(Recorded data)
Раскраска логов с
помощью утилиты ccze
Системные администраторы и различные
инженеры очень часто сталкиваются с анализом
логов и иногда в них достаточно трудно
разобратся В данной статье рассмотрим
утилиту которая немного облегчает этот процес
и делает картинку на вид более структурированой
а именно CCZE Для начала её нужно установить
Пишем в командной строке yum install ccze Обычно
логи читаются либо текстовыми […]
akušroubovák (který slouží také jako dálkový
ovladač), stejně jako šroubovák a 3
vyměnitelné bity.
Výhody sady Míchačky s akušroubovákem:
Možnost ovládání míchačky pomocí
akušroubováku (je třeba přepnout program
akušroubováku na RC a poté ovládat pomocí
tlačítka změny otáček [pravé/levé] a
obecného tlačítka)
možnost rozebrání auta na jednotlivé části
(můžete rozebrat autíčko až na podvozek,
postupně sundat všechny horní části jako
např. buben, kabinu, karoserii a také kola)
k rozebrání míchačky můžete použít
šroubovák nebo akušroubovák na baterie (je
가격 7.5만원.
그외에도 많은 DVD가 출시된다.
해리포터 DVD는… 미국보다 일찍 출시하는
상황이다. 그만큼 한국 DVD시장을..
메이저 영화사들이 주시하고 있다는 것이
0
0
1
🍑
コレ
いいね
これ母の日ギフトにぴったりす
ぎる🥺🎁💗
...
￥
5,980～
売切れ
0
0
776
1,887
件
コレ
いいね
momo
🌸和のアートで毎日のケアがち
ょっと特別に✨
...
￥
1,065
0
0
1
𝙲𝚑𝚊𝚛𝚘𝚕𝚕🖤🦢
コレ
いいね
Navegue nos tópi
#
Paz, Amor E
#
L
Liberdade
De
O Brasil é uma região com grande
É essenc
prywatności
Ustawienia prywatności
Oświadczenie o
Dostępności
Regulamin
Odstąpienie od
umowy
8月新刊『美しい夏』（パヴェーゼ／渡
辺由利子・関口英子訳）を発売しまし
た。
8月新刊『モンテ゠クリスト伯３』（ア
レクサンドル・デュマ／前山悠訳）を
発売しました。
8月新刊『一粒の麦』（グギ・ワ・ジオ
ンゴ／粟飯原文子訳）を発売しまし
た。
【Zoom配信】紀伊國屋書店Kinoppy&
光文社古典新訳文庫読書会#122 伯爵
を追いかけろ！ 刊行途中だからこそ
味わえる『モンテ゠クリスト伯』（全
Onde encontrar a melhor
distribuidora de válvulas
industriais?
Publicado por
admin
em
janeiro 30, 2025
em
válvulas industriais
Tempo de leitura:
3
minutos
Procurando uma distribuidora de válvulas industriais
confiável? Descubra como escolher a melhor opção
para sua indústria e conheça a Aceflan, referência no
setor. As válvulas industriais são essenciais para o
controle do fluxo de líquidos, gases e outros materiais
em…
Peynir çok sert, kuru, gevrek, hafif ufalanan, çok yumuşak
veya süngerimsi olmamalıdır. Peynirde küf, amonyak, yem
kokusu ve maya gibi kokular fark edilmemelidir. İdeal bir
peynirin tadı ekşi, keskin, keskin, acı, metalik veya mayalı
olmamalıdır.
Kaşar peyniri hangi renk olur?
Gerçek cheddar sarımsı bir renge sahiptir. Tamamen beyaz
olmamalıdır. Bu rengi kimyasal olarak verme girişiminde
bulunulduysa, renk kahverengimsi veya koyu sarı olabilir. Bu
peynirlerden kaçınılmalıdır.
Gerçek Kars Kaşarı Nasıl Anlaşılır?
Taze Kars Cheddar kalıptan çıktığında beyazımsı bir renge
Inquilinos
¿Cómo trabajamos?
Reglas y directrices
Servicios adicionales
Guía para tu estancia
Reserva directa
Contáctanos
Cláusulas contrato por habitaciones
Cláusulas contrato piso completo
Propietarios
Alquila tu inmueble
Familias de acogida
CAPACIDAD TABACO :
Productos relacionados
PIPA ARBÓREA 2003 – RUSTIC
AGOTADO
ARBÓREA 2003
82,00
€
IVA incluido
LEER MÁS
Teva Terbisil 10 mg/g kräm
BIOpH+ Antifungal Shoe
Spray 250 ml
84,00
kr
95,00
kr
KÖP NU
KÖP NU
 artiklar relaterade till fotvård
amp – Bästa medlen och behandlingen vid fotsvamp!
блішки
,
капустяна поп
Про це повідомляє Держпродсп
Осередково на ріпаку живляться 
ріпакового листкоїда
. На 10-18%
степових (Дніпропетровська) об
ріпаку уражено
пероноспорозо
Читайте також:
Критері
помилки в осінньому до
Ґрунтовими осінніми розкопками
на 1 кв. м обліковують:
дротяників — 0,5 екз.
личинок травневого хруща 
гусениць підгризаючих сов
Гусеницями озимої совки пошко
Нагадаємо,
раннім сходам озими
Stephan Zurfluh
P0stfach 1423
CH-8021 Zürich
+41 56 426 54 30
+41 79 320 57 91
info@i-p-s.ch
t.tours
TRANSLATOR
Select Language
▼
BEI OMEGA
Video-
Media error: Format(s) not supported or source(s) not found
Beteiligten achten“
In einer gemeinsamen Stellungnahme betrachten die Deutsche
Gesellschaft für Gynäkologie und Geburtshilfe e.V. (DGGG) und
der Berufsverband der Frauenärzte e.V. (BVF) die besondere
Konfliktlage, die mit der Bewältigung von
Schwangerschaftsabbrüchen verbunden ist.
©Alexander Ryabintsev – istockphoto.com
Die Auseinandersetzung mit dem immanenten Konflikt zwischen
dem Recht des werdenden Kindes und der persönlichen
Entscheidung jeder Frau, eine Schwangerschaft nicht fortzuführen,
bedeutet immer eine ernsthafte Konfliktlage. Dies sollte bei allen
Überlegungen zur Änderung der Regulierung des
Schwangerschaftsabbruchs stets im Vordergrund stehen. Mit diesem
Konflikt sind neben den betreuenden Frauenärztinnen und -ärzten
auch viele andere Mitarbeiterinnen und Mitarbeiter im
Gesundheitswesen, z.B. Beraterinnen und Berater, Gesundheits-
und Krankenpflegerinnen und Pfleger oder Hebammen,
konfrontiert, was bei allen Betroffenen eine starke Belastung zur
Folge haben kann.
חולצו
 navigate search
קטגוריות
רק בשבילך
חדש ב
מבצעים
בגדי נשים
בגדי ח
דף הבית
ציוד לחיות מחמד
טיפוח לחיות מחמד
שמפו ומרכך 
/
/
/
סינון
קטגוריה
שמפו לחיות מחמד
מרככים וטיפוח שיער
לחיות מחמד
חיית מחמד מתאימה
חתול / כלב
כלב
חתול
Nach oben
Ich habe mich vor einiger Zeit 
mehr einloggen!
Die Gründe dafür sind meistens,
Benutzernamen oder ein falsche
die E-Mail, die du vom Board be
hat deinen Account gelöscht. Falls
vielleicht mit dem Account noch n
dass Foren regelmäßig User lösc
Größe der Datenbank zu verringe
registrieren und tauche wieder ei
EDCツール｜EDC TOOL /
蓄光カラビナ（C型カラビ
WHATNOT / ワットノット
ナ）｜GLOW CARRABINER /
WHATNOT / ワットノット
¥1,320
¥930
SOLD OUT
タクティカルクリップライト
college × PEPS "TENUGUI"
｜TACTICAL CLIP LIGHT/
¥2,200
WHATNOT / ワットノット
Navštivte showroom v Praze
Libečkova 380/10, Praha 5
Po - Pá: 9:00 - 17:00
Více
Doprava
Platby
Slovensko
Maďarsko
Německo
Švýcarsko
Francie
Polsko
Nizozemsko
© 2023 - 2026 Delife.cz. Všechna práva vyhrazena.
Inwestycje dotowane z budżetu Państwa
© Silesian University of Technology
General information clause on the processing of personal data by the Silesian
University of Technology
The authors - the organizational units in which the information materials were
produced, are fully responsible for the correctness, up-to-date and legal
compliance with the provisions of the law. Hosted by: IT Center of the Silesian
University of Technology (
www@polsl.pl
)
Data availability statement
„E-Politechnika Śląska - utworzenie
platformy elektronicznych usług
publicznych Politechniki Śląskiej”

__Task description__:
The lines to return are those in the entries above that include "allen".

__Solution to the exercise__:
bedeutet immer eine ernsthafte Konfliktlage. Dies sollte bei allen
konfrontiert, was bei allen Betroffenen eine starke Belastung zur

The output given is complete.